Aquello que lo impulsaba no podía ser negado.
—Específicamente, vamos a capturar una no–nave de la Dispersión —dijo—. Poseen algunas de las mejores. Tú, tú y tú y tú —señaló, individualizando a unos cuantos—, os quedaréis aquí y veréis que nadie abandone el lugar o se comunique con alguien de fuera de este establecimiento. Creo que seréis atacados. Resistid durante tanto tiempo como podáis. El resto de vosotros, tomad vuestras armas y salgamos.
¿Justicia? ¿Quién pide justicia? Nosotros hacemos nuestra propia justicia. La hacemos aquí en Arrakis… vencer o morir. No nos cerquemos con la justicia mientras tengamos armas y la libertad de utilizarlas.
Leto I: Archivos Bene Gesserit
La no–nave descendió lentamente sobre la arena rakiana. Su presencia agitó remolinos de polvo que derivaron como una tormenta de viento entre las nubes. El plateado sol amarillento estaba avanzando hacia un horizonte agitado por los ardientes demonios de un largo y caluroso día. La no–nave se posó allí crujiendo, una resplandeciente esfera acerada cuya presencia podía ser detectada por los ojos y los oídos pero no por ningún instrumento presciente o de largo alcance. La doble visión de Teg hacía que estuviera seguro de que ningunos ojos no deseados habían captado su llegada.

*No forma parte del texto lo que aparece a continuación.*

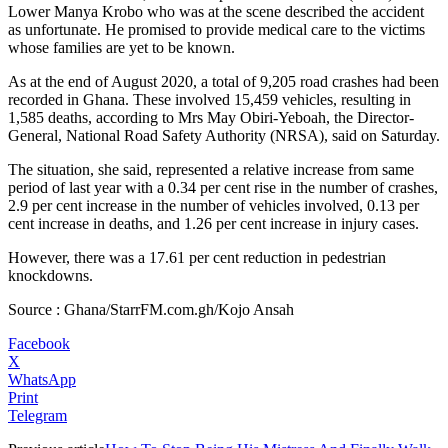
Lower Manya Krobo who was at the scene described the accident
as unfortunate. He promised to provide medical care to the victims
whose families are yet to be known.
As at the end of August 2020, a total of 9,205 road crashes had been
recorded in Ghana. These involved 15,459 vehicles, resulting in
1,585 deaths, according to Mrs May Obiri-Yeboah, the Director-
General, National Road Safety Authority (NRSA), said on Saturday.
The situation, she said, represented a relative increase from same
period of last year with a 0.34 per cent rise in the number of crashes,
2.9 per cent increase in the number of vehicles involved, 0.13 per
cent increase in deaths, and 1.26 per cent increase in injury cases.
However, there was a 17.61 per cent reduction in pedestrian
knockdowns.
Source : Ghana/StarrFM.com.gh/Kojo Ansah
Facebook
X
WhatsApp
Print
Telegram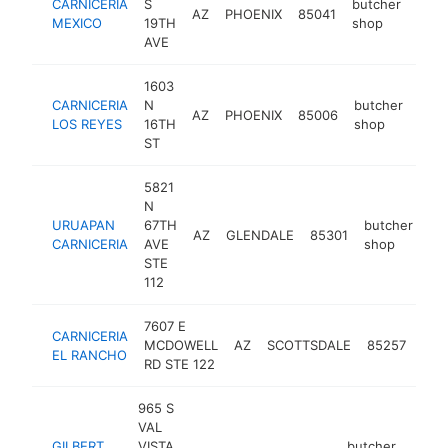
CARNICERIA
S
butcher
AZ
PHOENIX
85041
http
$
MEXICO
19TH
shop
AVE
1603
CARNICERIA
N
butcher
AZ
PHOENIX
85006
-
$
LOS REYES
16TH
shop
ST
5821
N
URUAPAN
67TH
butcher
AZ
GLENDALE
85301
-
CARNICERIA
AVE
shop
STE
112
7607 E
CARNICERIA
but
MCDOWELL
AZ
SCOTTSDALE
85257
EL RANCHO
sho
RD STE 122
965 S
VAL
GILBERT
VISTA
butcher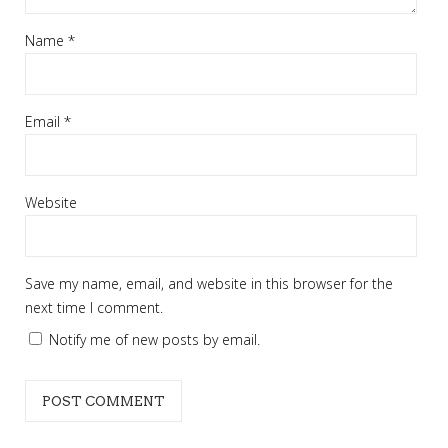
Name
*
Email
*
Website
Save my name, email, and website in this browser for the
next time I comment.
Notify me of new posts by email.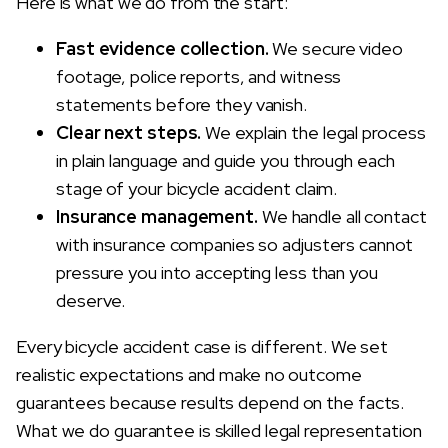
Here is what we do from the start:
Fast evidence collection.
We secure video
footage, police reports, and witness
statements before they vanish.
Clear next steps.
We explain the legal process
in plain language and guide you through each
stage of your bicycle accident claim.
Insurance management.
We handle all contact
with insurance companies so adjusters cannot
pressure you into accepting less than you
deserve.
Every bicycle accident case is different. We set
realistic expectations and make no outcome
guarantees because results depend on the facts.
What we do guarantee is skilled legal representation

—Deseo que los tópteros blindados y los vehículos de superficie estén fuera en no más de diez minutos —dijo.
La gente se agitó detrás de él.
—¿Estáis seguro de que están aquí, Bashar? —La voz era la de un compañero de bebidas del bar de Gammu, un oficial de confianza desde Renditai cuya actitud ya no era la de alguien recuperando las emociones de su juventud. Había visto a viejos amigos morir en la batalla allí en Gammu. Como la mayor parte de los demás que habían sobrevivido para llegar allí, había dejado una familia cuyo destino no conocía. Había un toque de amargura en su voz, como si estuviera intentando convencerse a sí mismo de que había sido arrastrado con engaños a aquella aventura.